For the last month most of the world has been “stuck” in their home during the shutdown but, what if we looked at it as being “safe” at home, rather than “stuck” at home? Doesn’t that have a better ring to it? Sometimes to see the silver lining in a bad situation you just must change your mindset. We have talked with some of our Caregivers and put together a few ways to keep your soul happy during this time.
Keep a routine
“If you pick the right small behavior and sequence it right, then you won’t have to motivate yourself to have it grow. It will just happen naturally, like a good seed planted in a good spot.” ―BJ Fogg
During these times of uncertainty, keeping a routine can help you stay sane and keep a sense of normalcy. Each morning set an alarm, wake up, make your bed, get ready and eat breakfast. Making your bed and getting ready helps negate thoughts of sleeping in or going back to bed. If you are working from home, establish working hours and stick to them. Try your best to keep the routine the same as it was before. This will really help your days at home run much more smoothly.
“With this stay-at-home order I’ve been a little bored just staying at home! But, with help from her daughter, I have been able to video chat one of my awesome clients! She is the absolute sweetest and I really love getting to spend time talking with her even though all this madness! I find myself really looking forward to our next chat!”- M.G., Caregiver
Thanks to technology, there are many ways to connect while continuing to be socially distant. To prevent loneliness, make sure to call, video chat or set up a Zoom with a friend or family member at least once a day. Some seniors live on their own and can become very lonely during this time. A simple phone or video chat can make a huge difference in their day. A silver lining we have noticed during this time that more connections are being made, through phone, videos, or even in person, while keeping a safe distance. It’s almost as if the world slowed down for a bit.
“I sat in a neighbors driveway last evening in lawn chairs, the obligatory 6 feet apart and we chatted.

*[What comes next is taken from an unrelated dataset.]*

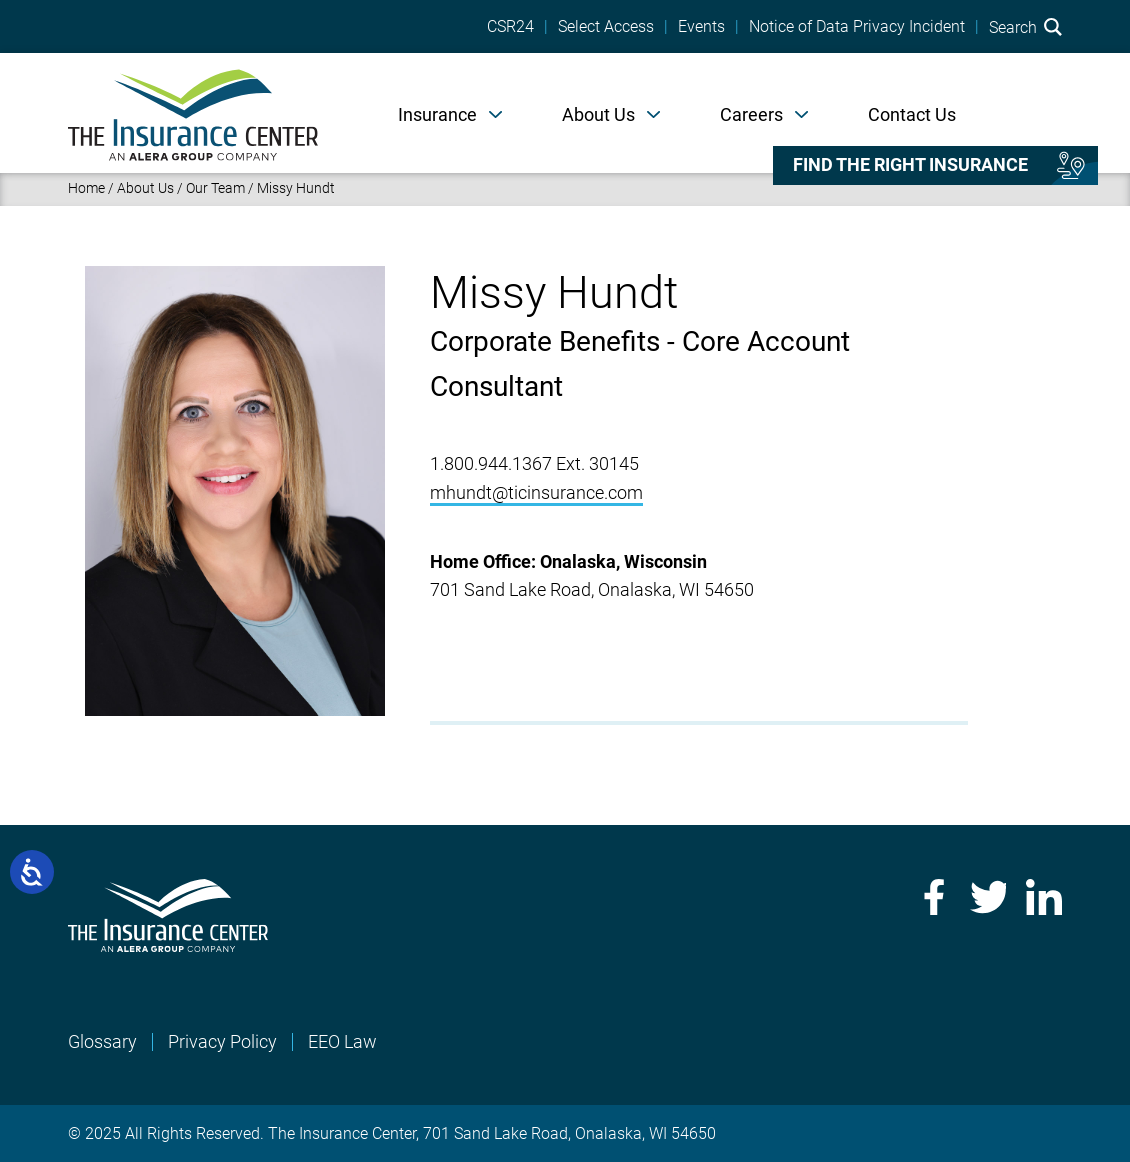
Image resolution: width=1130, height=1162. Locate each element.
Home (86, 188)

They, after a day of working on the internet, me after a lovely day of working out in my soggy yard. We waved to people as they walked past. Waved to those in cars as they drove past. In the lovely late afternoon light it was a peaceful time. The conversation of course touched on the Covid pandemic, but we laughed and shared many things we were amused by, but we were making bonds of connection we might not of made before this event. I’m enjoying the relationships that I’m sharing with my neighbors in a new way that I hope only strengthens us as communities and ties us together in ways we could never have imagined before. That is a positive like no other!”- M.T., Caregiver
Stay active/ go outdoors
“I’ve seen a lot of dog walkers, couple or solitary walkers, kid, family, and baby walkers, passing them at 6-foot distance on the sidewalk. Said hello to many people I have never seen before, but hope to see again, as we as a community rise to the change in our lives by getting out with our community even at a distance. Walking and visiting outside was a habit people have had long before the advent of air conditioning, television, and then electronic entertainment. A social habit that people shared and shared their lives with in doing so. A lovely experience to have again in our current, new life habits.”- M.T., Caregiver
Staying active is important in a time like this. Make sure to get moving at least once a day. This may look different for each person. You can wake up and do light stretches or a morning yoga, get outside and take a walk, or do some yard work. It does not have to be strenuous exercise, just make sure you are moving!
“One positive thing that happened during this stay-at-home order is that my family spent a night watching home videos from my childhood! We had a lot of laughs and got to look back on a lot of great memories!”- M.G., Caregiver
“I had a great day yesterday amidst all the uncertainty revolving around the coronavirus. It was the first day I would officially call spring and I took full advantage of it. I got a lot of house projects done that were put on the backburner. It hit me yesterday that there is going to be a lot of downtime during the quarantine period and I feel optimistic in using this time to hit the reset button and come back to the essentials of living a healthy life.”-L.M., Caregiver
“I have seen families spending more safe, outdoor quality time together.”- D.V., Caregiver
You can’t change the circumstances, but you can help shape the way you experience this and remember it. When this is all said and done and you look back, give yourself positive experiences and memories to reminisce on. Grandparents can read stories to grandchildren over video chat, you can do yard work that you may not normally have time for, you could even try make new recipes. Whatever you choose to do to pass the time, make sure it makes your soul happy and your time “safe at home” a more positive experience.